Depiction of the Siege of Fuerteventura in 1321.
December 8th, 1316 - January 22nd, 1323 (6 years, 1 month, 14 days)
The Marquetien Reconquest (Montesi: Ла Рекончетта Монтессано'на) was one of the defining moments of the Middle Ages in Marquetien history, and resulted in the final expulsion of the Eurasian Empire from Marquetien territories. The war began on December 8th, 1316 when King Frederico of Besançon and his army of 40,000 crossed the Brica Mountains into Eurasian controlled territories, and ended on January 22nd, 1323 with the Treaty of Fuerteventura.
The initial invasion force was met with great success, as much of the Eurasian forces were preoccupied with the chaotic events in Julium. Frederico swept south towards the major port cities of Pajara and Oranzzia before eastwards toward the Eurasian base of operations in Vila. This cut off the small Eurasian force in Fuerteventura from its supply lines, and prevented it from being active early on in the war.
In 1318, Potema's declaration of a unitary state in the Eurasian Empire made it easier for Eurasian legions to rally, and a counteroffensive struck hard at the Marquetiens. Frederico had expected the formidable Brica Mountains to prevent any Eurasian incursion into western Marquette from Ostium, but July of 1318 saw 7,000 legionaires break through into Aguzzo and besiege the city of Gnossolmo.
The Second Battle of Vila in September, 1318 resulted in a narrow defeat for the Marquetiens, who retreated to Moratta, a highly defensible city on a hill. Eurasian legions made several attempts throughout 1319 to take Moratta, but the city was too well defended, and the Marquetien navy's presence in Oranzzia and Pajara and the victory at Gnossolmo prevented all attempts at encircling the Marquetien army.
In March 1320, a reinforcing Eurasian army landed in Fuerteventura with the intention of bypassing the Marquetien army and advancing to Besançon. Frederico had not anticipated this, and rushed to cut them off. He met the Eurasians at the Battle of Tiotta, below High Beynac. The battle was a decisive Marquetien victory, however, Eurasian forces did not immediately retreat from the region, and skirmishes along the Brica Mountains continued for the rest of the year.

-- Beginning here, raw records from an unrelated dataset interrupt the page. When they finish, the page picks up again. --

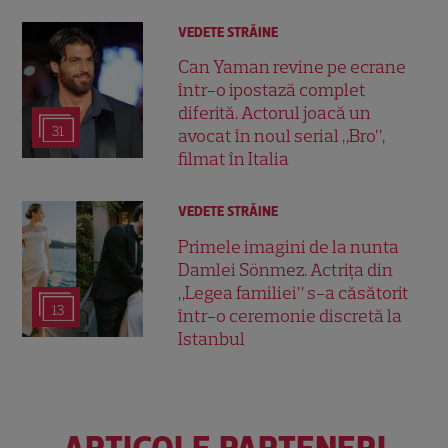
VEDETE STRĂINE
Can Yaman revine pe ecrane
într-o ipostază complet
diferită. Actorul joacă un
31
avocat în noul serial „Bro”,
filmat în Italia
VEDETE STRĂINE
Primele imagini de la nunta
Damlei Sönmez. Actrița din
„Legea familiei” s-a căsătorit
13
într-o ceremonie discretă la
Istanbul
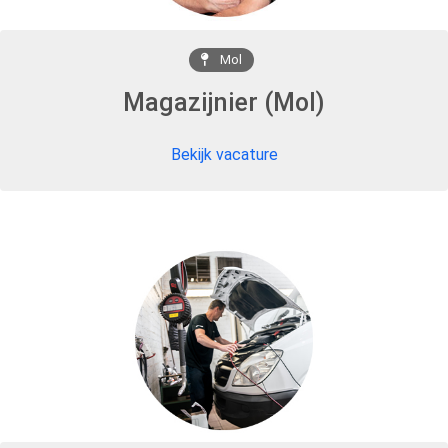
Mol
Magazijnier (Mol)
Bekijk vacature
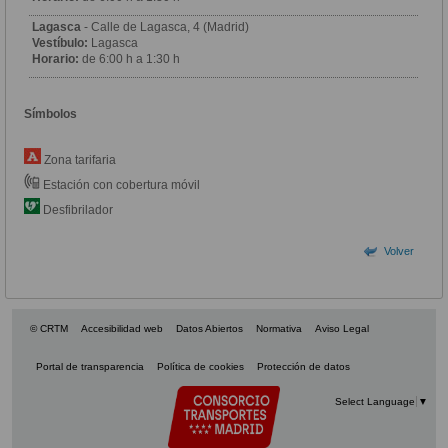
Lagasca
- Calle de Lagasca, 4 (Madrid)
Vestíbulo:
Lagasca
Horario:
de 6:00 h a 1:30 h
Símbolos
Zona tarifaria
Estación con cobertura móvil
Desfibrilador
Volver
© CRTM
Accesibilidad web
Datos Abiertos
Normativa
Aviso Legal
Portal de transparencia
Política de cookies
Protección de datos
Select Language
▼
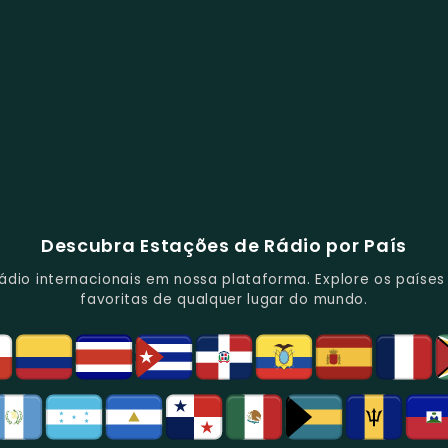
Descubra Estações de Rádio por País
io internacionais em nossa plataforma. Explore os países d
favoritas de qualquer lugar do mundo.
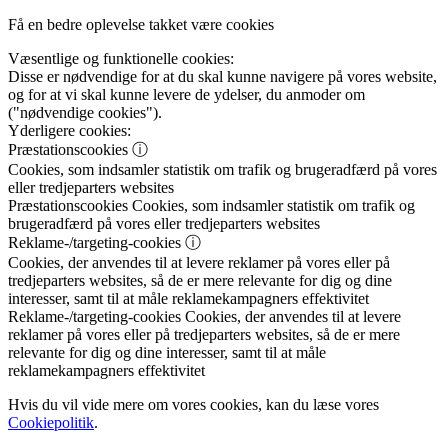
Få en bedre oplevelse takket være cookies
Væsentlige og funktionelle cookies:
Disse er nødvendige for at du skal kunne navigere på vores website,
og for at vi skal kunne levere de ydelser, du anmoder om
("nødvendige cookies").
Yderligere cookies:
Præstationscookies
ⓘ
Cookies, som indsamler statistik om trafik og brugeradfærd på vores
eller tredjeparters websites
Præstationscookies
Cookies, som indsamler statistik om trafik og
brugeradfærd på vores eller tredjeparters websites
Reklame-/targeting-cookies
ⓘ
Cookies, der anvendes til at levere reklamer på vores eller på
tredjeparters websites, så de er mere relevante for dig og dine
interesser, samt til at måle reklamekampagners effektivitet
Reklame-/targeting-cookies
Cookies, der anvendes til at levere
reklamer på vores eller på tredjeparters websites, så de er mere
relevante for dig og dine interesser, samt til at måle
reklamekampagners effektivitet
Hvis du vil vide mere om vores cookies, kan du læse vores
Cookiepolitik
.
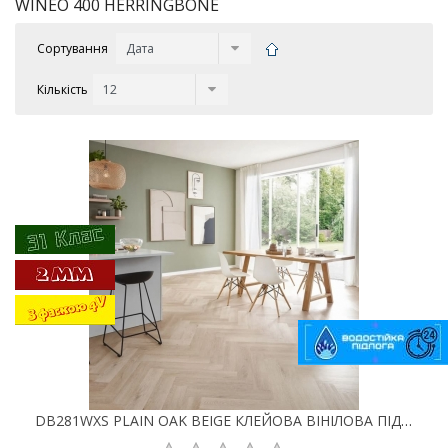
WINEO 400 HERRINGBONE
Сортування
Кількість
DB281WXS PLAIN OAK BEIGE КЛЕЙОВА ВІНІЛОВА ПІДЛОГА LVT WINEO 400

In 1321, the secession of Asticus Peninsula from the Eurasian Empire tied up the majority of Eurasian forces in the south, and bought the Marquetiens time to strengthen their grasp on Cordevar and Tavalhã and to retake Vila. A large Eurasian force had withdrawn to Fuerteventura, and the 9-month-long siege resulted in devastating losses for both sides. Nevertheless, the recapture of Marquette's holiest city emboldened Frederico, who decided to use this window of Eurasian weakness to push north.
Over the next year, Marquetien forces advanced rapidly through Upper Valencia, and reached Valenzuela by October, 1322. In November of 1322, Frederico's son, Marino, fell ill, and he was forced to rush back to Besançon. The Arveyran defenders saw his absence as an opportunity, and crushed the Marquetien army in December of 1322. The demoralized Marquetiens retreated to Aloisio, and a treaty was signed in January of 1323 ceding all lands west of the Valenzuela River which included the city of Aloisio, from Arveyres to Marquette.
There are varying accounts of the abrupt end of the war. The exact losses of the Marquetiens at the Siege of Valenzuela is not known, but most historians agree they were only able to hold onto territories gained as both the Arveyrans and Eurasians were preoccupied with other, more important wars.
The Eurasian Empire would never invade Marquette again, and the Valencian counties of Albacete, Utiel, and Aloisio would be under the rule of Fuerteventura until the Marquetien Civil War in the 1670s when they were reclaimed by Arveyres during the Red Wars which coincided with the Marquetien Civil War. The victory reunified the western and eastern Marquetien princedoms.